_Problem details:_ Lines from the beginning of the data through the line containing "e niche. De" are to be copied exactly, with no other line included.

◆ ◆ ◆

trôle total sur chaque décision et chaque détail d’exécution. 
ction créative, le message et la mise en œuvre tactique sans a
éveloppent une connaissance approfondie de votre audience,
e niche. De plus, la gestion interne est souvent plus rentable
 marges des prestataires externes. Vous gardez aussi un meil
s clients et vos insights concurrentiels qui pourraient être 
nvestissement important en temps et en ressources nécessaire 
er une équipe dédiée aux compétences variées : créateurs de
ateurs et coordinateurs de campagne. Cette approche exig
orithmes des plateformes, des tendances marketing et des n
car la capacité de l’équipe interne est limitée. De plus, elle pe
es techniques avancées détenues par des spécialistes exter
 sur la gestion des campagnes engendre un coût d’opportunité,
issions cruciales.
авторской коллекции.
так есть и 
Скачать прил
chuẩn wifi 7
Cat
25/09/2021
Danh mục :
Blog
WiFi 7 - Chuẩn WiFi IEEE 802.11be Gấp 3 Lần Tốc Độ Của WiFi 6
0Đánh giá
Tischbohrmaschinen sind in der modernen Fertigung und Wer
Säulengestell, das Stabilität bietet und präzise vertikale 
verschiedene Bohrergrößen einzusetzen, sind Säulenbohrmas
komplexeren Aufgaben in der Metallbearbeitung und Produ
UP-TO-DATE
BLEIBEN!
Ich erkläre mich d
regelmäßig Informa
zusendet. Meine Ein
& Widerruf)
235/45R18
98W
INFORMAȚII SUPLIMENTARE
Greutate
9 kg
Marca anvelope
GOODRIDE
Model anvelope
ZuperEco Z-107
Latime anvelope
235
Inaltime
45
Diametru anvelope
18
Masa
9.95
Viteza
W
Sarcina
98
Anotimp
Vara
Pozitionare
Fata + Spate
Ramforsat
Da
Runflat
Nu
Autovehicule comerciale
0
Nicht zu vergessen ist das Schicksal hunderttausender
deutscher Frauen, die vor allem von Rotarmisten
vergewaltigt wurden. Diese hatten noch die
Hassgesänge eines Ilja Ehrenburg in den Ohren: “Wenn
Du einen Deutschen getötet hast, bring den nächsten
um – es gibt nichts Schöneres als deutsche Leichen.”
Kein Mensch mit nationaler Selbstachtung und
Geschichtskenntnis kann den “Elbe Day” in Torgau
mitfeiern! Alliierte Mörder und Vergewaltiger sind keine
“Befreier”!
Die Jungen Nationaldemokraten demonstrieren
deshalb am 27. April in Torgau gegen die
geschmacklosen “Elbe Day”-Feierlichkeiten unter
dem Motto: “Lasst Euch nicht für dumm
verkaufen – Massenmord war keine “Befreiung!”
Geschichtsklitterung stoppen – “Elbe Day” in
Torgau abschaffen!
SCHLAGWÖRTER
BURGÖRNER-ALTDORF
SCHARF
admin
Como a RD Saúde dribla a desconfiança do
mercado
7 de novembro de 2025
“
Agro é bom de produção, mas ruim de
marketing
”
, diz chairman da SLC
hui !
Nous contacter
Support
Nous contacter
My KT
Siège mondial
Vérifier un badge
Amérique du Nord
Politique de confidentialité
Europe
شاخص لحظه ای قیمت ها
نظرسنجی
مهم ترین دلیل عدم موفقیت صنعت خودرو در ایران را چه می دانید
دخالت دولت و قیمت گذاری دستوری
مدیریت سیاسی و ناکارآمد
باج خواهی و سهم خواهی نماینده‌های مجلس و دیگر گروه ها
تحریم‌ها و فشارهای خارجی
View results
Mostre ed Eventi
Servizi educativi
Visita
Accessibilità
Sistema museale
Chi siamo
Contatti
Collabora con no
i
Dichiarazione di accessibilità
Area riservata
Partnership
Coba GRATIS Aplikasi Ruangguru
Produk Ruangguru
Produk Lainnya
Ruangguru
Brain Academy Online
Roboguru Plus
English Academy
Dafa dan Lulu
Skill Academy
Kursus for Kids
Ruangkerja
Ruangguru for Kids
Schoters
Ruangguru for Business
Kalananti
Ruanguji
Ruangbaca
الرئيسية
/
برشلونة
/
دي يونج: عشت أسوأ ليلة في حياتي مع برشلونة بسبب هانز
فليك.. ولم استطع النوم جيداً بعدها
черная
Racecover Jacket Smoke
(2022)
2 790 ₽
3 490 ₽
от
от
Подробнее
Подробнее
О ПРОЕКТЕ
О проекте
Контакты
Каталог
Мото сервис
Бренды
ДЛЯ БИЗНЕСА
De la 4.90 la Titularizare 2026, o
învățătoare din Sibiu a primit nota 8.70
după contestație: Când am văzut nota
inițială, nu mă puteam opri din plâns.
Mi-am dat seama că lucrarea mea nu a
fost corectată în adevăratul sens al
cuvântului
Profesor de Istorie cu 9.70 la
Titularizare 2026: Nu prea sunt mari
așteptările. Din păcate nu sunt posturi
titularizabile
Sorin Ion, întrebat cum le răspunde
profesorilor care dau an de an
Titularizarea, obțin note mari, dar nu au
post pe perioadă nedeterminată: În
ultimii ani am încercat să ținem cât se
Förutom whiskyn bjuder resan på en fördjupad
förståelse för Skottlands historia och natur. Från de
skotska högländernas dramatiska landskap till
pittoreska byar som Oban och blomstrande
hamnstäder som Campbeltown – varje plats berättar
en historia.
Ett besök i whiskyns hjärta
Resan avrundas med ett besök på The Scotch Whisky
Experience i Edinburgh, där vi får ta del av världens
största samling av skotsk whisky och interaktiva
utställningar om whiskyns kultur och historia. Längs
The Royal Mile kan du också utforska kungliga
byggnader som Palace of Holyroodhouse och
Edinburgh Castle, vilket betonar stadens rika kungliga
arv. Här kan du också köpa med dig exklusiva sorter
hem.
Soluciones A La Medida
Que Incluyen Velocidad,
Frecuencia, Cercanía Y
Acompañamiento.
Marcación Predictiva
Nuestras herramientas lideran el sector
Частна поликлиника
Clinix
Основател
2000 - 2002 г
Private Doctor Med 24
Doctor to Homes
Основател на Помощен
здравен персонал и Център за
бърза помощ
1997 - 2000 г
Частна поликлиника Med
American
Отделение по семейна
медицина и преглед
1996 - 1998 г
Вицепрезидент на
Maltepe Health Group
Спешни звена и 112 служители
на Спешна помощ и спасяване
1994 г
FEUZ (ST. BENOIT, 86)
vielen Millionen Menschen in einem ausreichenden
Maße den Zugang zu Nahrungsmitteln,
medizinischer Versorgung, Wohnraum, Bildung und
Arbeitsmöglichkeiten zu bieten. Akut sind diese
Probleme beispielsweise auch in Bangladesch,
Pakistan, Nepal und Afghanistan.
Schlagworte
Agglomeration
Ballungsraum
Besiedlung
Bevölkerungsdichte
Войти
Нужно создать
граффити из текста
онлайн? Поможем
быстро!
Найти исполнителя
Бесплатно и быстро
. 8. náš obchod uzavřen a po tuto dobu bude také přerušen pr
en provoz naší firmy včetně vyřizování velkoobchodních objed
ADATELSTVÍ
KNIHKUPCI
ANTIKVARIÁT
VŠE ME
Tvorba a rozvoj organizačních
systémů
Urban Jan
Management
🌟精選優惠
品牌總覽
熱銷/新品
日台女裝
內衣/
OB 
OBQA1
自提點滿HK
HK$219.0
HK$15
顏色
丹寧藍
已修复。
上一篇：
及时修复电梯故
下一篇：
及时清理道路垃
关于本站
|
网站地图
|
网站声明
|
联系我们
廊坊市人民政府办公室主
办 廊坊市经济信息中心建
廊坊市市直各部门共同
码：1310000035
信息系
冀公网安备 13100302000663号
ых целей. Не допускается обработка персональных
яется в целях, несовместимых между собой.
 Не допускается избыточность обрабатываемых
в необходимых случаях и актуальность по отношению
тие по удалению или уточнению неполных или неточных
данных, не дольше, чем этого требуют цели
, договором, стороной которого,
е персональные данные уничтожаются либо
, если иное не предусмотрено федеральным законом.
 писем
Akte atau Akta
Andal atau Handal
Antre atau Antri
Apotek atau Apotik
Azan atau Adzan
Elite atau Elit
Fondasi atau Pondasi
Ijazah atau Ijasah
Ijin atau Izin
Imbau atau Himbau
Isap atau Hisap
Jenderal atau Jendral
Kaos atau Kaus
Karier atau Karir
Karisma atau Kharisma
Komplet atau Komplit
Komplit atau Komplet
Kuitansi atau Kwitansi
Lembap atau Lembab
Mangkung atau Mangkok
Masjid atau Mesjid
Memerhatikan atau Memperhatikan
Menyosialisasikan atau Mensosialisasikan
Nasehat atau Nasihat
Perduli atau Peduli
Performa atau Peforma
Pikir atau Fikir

◆ ◆ ◆

_Solution for this task:_
trôle total sur chaque décision et chaque détail d’exécution. 
ction créative, le message et la mise en œuvre tactique sans a
éveloppent une connaissance approfondie de votre audience,
e niche. De plus, la gestion interne est souvent plus rentable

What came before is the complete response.